== WHAT IS NEEDED ==
Return exactly the lines below, starting with the one that has "para Android y" and going on through the one that has "aumentan el tráfico orgánico y potencian tus".

[SUPPLIED MATERIAL — start]

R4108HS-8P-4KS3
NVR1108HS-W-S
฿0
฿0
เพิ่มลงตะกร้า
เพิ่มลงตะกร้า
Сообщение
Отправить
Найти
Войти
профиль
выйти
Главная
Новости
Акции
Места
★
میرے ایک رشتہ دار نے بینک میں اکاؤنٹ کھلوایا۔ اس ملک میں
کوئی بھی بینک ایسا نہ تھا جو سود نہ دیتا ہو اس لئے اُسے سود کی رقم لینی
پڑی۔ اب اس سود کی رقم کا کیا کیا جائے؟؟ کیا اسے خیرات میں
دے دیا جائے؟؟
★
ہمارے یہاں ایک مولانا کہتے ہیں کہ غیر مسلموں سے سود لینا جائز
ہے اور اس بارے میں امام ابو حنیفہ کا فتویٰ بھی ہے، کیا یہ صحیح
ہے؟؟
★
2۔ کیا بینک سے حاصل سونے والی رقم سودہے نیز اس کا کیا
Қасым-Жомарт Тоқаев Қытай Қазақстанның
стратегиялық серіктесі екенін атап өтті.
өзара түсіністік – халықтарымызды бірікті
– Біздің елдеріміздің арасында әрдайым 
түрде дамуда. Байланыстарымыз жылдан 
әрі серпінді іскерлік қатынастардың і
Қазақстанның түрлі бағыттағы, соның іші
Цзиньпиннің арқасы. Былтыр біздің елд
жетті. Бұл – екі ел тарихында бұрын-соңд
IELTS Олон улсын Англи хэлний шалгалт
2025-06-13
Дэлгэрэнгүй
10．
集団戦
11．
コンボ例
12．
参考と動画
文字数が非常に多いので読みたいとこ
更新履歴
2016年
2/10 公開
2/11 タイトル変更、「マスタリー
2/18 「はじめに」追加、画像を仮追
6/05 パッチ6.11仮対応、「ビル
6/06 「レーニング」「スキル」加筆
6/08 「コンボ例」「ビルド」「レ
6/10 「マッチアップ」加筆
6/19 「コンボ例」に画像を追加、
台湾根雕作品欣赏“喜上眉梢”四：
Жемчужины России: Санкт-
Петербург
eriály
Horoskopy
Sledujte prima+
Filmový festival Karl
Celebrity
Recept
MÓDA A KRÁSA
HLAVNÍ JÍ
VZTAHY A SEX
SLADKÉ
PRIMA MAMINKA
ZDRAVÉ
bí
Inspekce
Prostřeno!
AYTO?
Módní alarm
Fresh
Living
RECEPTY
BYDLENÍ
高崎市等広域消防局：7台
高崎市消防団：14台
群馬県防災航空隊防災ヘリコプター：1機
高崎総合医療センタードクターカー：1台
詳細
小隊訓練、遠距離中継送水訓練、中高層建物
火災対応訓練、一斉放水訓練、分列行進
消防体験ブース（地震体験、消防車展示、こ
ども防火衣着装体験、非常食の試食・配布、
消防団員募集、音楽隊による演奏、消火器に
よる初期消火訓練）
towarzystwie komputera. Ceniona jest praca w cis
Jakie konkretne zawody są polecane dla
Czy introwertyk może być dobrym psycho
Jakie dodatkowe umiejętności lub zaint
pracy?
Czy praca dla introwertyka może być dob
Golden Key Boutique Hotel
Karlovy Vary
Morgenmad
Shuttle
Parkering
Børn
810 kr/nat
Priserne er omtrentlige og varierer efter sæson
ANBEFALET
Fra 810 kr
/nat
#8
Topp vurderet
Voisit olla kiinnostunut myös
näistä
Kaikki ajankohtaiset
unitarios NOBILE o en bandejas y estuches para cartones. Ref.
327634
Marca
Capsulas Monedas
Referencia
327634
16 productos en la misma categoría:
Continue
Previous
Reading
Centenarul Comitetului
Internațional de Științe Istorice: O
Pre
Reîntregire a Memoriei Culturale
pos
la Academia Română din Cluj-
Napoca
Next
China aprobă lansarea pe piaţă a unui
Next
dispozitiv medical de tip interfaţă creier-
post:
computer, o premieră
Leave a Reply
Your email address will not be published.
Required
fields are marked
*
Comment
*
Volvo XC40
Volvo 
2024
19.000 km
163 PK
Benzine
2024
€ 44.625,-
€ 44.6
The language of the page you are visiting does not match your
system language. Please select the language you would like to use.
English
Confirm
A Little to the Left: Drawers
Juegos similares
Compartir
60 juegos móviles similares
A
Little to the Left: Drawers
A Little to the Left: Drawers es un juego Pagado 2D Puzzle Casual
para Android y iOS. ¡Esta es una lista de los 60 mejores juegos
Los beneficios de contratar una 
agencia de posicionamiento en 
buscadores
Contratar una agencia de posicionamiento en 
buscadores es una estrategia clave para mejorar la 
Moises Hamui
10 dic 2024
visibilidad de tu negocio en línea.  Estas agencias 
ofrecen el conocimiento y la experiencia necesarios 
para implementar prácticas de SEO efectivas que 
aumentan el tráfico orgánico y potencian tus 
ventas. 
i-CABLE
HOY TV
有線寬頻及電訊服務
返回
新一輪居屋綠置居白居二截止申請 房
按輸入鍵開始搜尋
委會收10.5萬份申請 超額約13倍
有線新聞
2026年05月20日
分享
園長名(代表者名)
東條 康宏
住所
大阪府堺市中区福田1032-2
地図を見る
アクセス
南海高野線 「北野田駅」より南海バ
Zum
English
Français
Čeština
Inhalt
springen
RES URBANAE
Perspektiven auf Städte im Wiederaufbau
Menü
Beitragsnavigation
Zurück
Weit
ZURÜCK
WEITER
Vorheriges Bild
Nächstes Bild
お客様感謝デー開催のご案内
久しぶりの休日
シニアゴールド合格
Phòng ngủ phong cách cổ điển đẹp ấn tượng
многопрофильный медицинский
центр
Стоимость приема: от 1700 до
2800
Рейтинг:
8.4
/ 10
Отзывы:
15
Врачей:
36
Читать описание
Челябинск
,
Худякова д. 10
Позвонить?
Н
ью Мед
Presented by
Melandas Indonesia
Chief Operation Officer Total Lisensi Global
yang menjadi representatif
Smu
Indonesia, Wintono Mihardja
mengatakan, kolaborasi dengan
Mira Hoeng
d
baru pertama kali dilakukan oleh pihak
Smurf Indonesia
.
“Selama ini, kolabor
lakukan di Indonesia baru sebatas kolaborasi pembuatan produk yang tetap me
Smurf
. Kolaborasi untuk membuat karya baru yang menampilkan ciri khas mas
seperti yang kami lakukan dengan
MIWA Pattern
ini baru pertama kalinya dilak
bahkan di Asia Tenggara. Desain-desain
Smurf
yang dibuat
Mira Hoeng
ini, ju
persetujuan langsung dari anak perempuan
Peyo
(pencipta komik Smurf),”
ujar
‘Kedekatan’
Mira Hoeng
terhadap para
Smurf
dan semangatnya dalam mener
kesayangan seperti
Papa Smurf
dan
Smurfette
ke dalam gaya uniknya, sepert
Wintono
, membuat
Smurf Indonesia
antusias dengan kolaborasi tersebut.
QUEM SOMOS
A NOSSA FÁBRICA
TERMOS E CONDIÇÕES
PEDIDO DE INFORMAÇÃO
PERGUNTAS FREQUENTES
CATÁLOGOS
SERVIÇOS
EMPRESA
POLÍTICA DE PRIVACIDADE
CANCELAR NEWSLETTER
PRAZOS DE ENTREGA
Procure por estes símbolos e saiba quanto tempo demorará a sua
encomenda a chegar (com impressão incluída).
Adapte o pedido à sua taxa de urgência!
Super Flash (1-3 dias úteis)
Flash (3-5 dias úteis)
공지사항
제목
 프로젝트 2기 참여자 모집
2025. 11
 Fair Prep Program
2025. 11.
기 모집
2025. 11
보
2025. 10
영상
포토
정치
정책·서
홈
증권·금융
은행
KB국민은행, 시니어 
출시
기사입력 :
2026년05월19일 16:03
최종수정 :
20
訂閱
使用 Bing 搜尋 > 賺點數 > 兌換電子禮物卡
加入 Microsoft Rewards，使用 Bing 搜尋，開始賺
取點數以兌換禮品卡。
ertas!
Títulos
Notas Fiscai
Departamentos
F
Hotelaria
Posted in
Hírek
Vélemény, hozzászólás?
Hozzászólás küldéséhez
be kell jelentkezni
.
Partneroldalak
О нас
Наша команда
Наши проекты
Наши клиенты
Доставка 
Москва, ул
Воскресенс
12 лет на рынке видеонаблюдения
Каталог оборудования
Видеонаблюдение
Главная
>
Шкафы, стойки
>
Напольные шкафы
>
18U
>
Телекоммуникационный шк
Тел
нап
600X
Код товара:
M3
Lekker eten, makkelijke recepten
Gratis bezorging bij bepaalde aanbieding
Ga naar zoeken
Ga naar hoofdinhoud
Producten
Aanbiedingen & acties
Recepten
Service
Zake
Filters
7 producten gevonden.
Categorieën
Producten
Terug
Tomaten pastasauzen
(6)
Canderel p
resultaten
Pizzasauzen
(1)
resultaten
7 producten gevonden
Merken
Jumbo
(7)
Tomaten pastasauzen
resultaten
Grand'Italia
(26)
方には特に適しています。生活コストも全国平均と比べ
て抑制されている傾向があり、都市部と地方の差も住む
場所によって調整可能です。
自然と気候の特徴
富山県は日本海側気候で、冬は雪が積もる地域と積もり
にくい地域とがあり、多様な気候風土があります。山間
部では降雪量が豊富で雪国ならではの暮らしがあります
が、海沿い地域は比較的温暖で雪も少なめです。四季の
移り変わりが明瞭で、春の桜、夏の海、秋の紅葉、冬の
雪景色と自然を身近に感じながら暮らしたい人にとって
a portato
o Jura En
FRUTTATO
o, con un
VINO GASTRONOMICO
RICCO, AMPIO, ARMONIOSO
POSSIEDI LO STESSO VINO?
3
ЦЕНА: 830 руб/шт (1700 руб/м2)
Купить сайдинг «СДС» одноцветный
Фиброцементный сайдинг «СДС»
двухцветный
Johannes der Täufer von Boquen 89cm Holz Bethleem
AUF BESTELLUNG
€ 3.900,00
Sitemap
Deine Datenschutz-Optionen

[SUPPLIED MATERIAL — finish]

== REPLY TO THE EXERCISE ==
para Android y iOS. ¡Esta es una lista de los 60 mejores juegos
Los beneficios de contratar una 
agencia de posicionamiento en 
buscadores
Contratar una agencia de posicionamiento en 
buscadores es una estrategia clave para mejorar la 
Moises Hamui
10 dic 2024
visibilidad de tu negocio en línea.  Estas agencias 
ofrecen el conocimiento y la experiencia necesarios 
para implementar prácticas de SEO efectivas que 
aumentan el tráfico orgánico y potencian tus 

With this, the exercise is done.